Beginning with the first line, please return the entries exactly through the line that contains "(https://www.att.com/es-us/plans/build-a-plan) - [Internet", and leave out all later lines.

▶ Data for the task
******

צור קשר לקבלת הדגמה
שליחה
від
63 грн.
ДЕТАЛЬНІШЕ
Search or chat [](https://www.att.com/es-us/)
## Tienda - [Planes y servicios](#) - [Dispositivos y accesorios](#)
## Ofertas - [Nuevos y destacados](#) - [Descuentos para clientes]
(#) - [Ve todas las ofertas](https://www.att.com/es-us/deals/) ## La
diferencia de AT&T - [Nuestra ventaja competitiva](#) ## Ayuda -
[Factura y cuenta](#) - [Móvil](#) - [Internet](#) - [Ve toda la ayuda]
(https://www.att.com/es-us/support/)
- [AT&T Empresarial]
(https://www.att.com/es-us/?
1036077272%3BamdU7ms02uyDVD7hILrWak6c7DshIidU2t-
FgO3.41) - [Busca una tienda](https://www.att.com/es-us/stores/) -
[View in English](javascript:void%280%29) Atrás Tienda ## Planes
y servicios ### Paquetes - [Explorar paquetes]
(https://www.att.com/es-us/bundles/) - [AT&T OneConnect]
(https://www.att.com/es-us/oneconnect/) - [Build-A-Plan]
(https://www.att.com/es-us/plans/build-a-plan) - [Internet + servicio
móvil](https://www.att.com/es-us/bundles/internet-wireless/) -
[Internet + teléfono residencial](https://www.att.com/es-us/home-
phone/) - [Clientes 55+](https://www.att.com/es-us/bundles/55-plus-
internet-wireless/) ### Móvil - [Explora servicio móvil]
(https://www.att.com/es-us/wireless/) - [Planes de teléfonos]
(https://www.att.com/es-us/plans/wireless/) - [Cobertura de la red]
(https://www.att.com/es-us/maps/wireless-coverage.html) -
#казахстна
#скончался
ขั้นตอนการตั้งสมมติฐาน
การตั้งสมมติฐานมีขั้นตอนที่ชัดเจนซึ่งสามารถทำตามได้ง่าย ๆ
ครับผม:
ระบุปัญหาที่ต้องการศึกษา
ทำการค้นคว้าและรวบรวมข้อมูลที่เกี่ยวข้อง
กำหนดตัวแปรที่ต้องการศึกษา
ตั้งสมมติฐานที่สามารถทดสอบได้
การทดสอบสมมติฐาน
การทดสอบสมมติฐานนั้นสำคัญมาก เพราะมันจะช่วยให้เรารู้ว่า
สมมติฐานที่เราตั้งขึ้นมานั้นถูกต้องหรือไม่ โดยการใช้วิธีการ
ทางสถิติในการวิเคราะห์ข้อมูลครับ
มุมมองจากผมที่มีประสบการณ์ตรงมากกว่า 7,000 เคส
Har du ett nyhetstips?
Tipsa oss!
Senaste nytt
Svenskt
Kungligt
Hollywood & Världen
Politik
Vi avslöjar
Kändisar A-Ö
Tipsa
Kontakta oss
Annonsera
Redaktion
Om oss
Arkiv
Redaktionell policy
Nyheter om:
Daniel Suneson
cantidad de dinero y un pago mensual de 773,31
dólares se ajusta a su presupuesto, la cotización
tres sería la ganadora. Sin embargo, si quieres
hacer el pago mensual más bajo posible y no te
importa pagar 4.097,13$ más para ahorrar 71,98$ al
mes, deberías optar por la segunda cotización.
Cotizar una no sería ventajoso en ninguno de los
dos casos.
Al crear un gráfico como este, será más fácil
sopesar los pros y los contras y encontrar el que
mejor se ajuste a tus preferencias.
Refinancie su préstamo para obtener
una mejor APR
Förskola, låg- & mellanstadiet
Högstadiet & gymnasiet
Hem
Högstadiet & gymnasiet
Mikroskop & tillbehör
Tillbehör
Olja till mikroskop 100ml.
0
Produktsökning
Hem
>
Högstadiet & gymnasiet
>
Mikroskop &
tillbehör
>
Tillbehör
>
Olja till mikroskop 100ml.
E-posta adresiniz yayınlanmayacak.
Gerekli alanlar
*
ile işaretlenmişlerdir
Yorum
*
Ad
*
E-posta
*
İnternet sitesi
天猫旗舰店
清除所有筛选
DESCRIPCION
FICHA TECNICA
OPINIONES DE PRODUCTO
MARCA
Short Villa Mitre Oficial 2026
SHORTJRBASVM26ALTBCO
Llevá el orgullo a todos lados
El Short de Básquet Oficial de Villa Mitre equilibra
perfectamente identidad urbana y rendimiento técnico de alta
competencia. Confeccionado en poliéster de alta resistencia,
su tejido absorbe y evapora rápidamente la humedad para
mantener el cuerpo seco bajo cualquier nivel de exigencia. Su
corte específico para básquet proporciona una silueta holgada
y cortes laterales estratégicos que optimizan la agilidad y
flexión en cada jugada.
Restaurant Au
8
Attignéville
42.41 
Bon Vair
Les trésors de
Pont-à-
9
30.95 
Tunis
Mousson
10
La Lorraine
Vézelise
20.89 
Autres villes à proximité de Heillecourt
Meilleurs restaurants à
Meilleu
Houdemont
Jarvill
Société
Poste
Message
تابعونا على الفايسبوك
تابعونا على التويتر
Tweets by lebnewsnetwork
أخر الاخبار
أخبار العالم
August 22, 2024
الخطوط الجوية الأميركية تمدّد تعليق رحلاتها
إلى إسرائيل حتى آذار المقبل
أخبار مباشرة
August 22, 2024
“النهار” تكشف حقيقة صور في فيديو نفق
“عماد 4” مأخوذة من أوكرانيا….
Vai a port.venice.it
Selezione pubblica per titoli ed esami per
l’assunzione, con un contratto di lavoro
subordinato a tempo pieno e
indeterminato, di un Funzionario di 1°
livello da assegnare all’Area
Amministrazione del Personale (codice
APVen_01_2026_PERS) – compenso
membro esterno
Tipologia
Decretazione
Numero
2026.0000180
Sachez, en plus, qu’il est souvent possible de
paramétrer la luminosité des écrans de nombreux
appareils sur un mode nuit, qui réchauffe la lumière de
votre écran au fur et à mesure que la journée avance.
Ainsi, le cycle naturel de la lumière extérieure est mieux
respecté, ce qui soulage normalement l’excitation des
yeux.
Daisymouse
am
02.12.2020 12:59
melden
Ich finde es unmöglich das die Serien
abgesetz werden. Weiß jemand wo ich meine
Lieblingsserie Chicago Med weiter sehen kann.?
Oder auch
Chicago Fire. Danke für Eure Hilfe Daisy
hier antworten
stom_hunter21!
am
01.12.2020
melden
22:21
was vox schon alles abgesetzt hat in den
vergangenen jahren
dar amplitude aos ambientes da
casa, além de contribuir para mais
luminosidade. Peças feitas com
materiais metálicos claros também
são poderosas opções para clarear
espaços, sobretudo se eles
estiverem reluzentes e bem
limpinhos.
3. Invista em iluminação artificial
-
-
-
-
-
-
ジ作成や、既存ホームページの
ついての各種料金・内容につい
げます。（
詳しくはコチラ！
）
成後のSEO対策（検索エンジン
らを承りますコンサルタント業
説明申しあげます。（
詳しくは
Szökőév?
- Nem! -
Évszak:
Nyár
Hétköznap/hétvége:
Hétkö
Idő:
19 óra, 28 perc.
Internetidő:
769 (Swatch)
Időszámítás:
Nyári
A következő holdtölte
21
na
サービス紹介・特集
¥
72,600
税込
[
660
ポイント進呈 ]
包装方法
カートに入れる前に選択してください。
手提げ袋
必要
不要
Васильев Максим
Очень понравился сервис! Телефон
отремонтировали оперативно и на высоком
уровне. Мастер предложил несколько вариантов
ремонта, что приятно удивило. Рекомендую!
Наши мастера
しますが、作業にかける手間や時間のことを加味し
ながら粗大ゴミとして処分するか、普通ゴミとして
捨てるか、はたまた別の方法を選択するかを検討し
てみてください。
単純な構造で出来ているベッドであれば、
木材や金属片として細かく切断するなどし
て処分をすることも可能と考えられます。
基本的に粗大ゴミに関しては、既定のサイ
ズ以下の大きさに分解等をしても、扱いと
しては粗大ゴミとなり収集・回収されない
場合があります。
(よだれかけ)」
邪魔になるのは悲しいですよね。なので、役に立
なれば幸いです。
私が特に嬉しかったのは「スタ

******

▶ Solution to this exercise
צור קשר לקבלת הדגמה
שליחה
від
63 грн.
ДЕТАЛЬНІШЕ
Search or chat [](https://www.att.com/es-us/)
## Tienda - [Planes y servicios](#) - [Dispositivos y accesorios](#)
## Ofertas - [Nuevos y destacados](#) - [Descuentos para clientes]
(#) - [Ve todas las ofertas](https://www.att.com/es-us/deals/) ## La
diferencia de AT&T - [Nuestra ventaja competitiva](#) ## Ayuda -
[Factura y cuenta](#) - [Móvil](#) - [Internet](#) - [Ve toda la ayuda]
(https://www.att.com/es-us/support/)
- [AT&T Empresarial]
(https://www.att.com/es-us/?
1036077272%3BamdU7ms02uyDVD7hILrWak6c7DshIidU2t-
FgO3.41) - [Busca una tienda](https://www.att.com/es-us/stores/) -
[View in English](javascript:void%280%29) Atrás Tienda ## Planes
y servicios ### Paquetes - [Explorar paquetes]
(https://www.att.com/es-us/bundles/) - [AT&T OneConnect]
(https://www.att.com/es-us/oneconnect/) - [Build-A-Plan]
(https://www.att.com/es-us/plans/build-a-plan) - [Internet + servicio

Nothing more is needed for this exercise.